Putin issues chilling warning on rising nuclear war threat
MOSCOW (AP) — Russian President Vladimir Putin issued a chilling warning Thursday about the rising threat of a nuclear war, saying "it could lead to the destruction of civilization as a whole and maybe even our planet."
Speaking at his annual news conference, Putin pointed at the U.S. intention to withdraw from the 1987 Intermediate-Range Nuclear Forces, or INF, Treaty. He said that if the U.S. puts intermediate-range missiles in Europe, Russia will be forced to take countermeasures.
"We are witnessing the breakup of the arms control system," Putin said, noting the U.S. plan to opt out of the INF Treaty and its reluctance to negotiate the extension of the New START agreement.
He also noted that Western analysts are talking about the possibility of using low-yield nuclear weapons.
"There is a trend of lowering the threshold" of using nuclear weapons, Putin said. "Lowering the threshold could lead to a global nuclear catastrophe."
"We will have to ensure our security," he said. "And they shouldn't squeak later about us gaining unilateral advantages. We aren't seeking advantages, we are trying to preserve the balance and ensure our security."
Putin also emphasized that the U.S. is pondering the use of ballistic missiles with conventional warheads, saying that the launch of such a missile could be mistaken for the launch of a nuclear-tipped one and trigger a global catastrophe.
"If that happens, it could lead to the destruction of the entire civilization and may be even our planet," he said.
Putin also noted that the U.S. appears to show little interest in extending the New START nuclear arms reduction treaty, which expires in 2021.
"You aren't interested, you don't need it? OK, we know how to ensure our security," he said.
On the economy, Putin hailed another year of Russian growth after a previous period of stagnation.

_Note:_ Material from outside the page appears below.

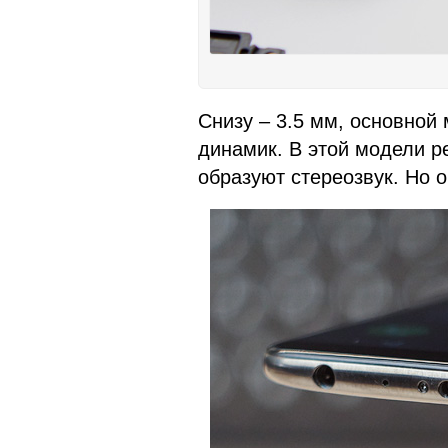
Снизу – 3.5 мм, основной
динамик. В этой модели р
образуют стереозвук. Но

Russia's gross domestic product is set to grow by 1.8 percent this year, while industrial output has grown faster at 3 percent, he said.

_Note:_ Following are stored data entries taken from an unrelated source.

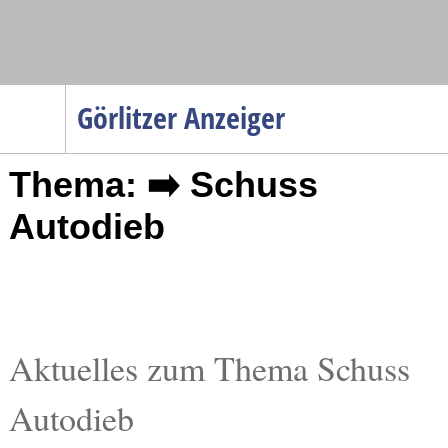
Navigation
Görlitzer Anzeiger
Startseite
Thema: ➡️ Schuss
Menüpunkte
Politik
Autodieb
Gesellschaft
Wirtschaft
Service
Verkehr
Aktuelles zum Thema Schuss
Gesundheit
Autodieb
Kultur
Sport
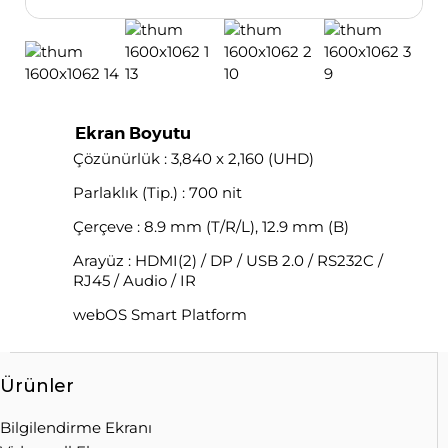
Ekran Boyutu
Çözünürlük : 3,840 x 2,160 (UHD)
Parlaklık (Tip.) : 700 nit
Çerçeve : 8.9 mm (T/R/L), 12.9 mm (B)
Arayüz : HDMI(2) / DP / USB 2.0 / RS232C /
RJ45 / Audio / IR
webOS Smart Platform
Ürünler
Bilgilendirme Ekranı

The Russian president noted that the nation's hard currency reserves have increased from $432 billion at the start of the year to $464 billion now.
The positive statistics follow a difficult period in recent years when Russia's economy has suffered a combined blow of low oil prices and Western sanctions.
Russia's economy registered 1.5-percent growth last year following the two-year stagnation.
Putin pledged that the government will create incentives to speed up growth.